"Inquilab Zindabad," shouted a farm leader. "Zindabad, Zindabad," the farmers responded. At the end of a gruelling march across 180 kilometres, the exhausted farmers’ chants at Azad Maidan in south Mumbai – where the morcha concluded on March 12 – were less robust than they were in Nashik, where the march began on March 6. But their collective spirit remained unbeaten. Even after a week of walking in the heat, many with blistered and bleeding feet, sleeping out in the open during the nights, eating little food, even then the cries of "Inquilab Zindabad" didn’t go unanswered.
The milestone march, organised by the Akhil Bharatiya Kisan Sabha, the farmers' collective of the Communist Party of India (Marxist), began from CBS Chowk in Nashik town with around 25,000 protesters. By the time the cultivators marched into Mumbai, their numbers had grown to over 40,000, estimates Ajit Nawale, one of the organisers and general secretary of the Kisan Sabha.
All of them exhausted, but with their determination intact.
As they went along, more farmers from across the state joined the march at Shahapur (73 kilometres from Mumbai) and Thane (25 kilometres from Mumbai). (See From farm and forest: Long March to Mumbai)
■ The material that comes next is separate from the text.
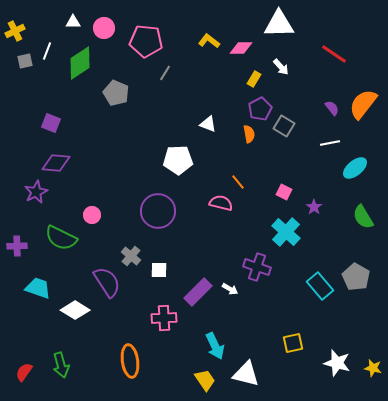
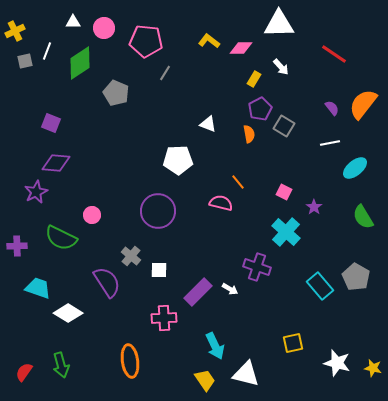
white diamond at (75, 310): moved 7 px left, 3 px down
"The journey is not as unbearable as the treatment meted out to us by the government," said Vilas Babar, resting against a tempo parked at a ground in Bhiwandi taluka’s Sonale village (around 55 kilometres from Azad Maidan), where the farmers were having lunch on the afternoon of March 10. Dal and rice were being served from huge aluminium vessels to thousands sitting on the ground. The farmers themselves had prepared the food – each taluka they came from had collectively pooled in the grains.